Start of AVAILABLE DATA
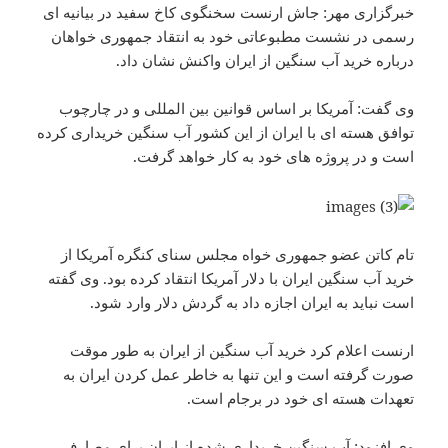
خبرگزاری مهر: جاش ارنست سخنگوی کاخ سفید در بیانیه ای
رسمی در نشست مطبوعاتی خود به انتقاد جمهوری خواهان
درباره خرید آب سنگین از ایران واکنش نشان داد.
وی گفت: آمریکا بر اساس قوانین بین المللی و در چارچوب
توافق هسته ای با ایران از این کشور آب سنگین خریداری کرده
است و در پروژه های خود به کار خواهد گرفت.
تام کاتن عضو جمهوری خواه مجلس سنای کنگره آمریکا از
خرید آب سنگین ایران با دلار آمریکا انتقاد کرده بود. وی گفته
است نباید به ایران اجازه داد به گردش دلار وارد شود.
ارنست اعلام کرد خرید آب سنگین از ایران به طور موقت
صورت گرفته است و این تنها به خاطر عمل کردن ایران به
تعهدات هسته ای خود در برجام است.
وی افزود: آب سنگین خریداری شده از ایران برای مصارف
End of AVAILABLE DATA
Start of AVAILABLE DATA
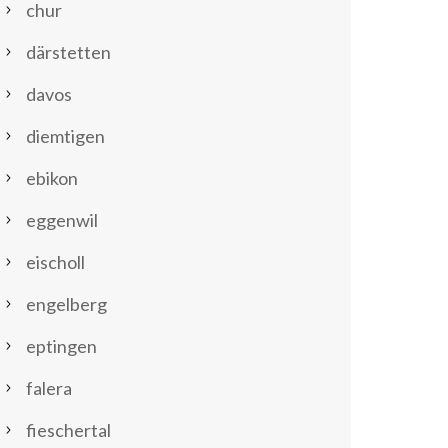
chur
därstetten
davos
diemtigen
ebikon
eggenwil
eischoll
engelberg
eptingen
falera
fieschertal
End of AVAILABLE DATA
## YOUR TASK
In your answer, include only the lines above starting at the line that holds "خبرگزاری مهر: جاش" and ending at the line that holds "وی افزود: آب", copied exactly.

## RESULT OF THE EXERCISE
خبرگزاری مهر: جاش ارنست سخنگوی کاخ سفید در بیانیه ای
رسمی در نشست مطبوعاتی خود به انتقاد جمهوری خواهان
درباره خرید آب سنگین از ایران واکنش نشان داد.
وی گفت: آمریکا بر اساس قوانین بین المللی و در چارچوب
توافق هسته ای با ایران از این کشور آب سنگین خریداری کرده
است و در پروژه های خود به کار خواهد گرفت.
تام کاتن عضو جمهوری خواه مجلس سنای کنگره آمریکا از
خرید آب سنگین ایران با دلار آمریکا انتقاد کرده بود. وی گفته
است نباید به ایران اجازه داد به گردش دلار وارد شود.
ارنست اعلام کرد خرید آب سنگین از ایران به طور موقت
صورت گرفته است و این تنها به خاطر عمل کردن ایران به
تعهدات هسته ای خود در برجام است.
وی افزود: آب سنگین خریداری شده از ایران برای مصارف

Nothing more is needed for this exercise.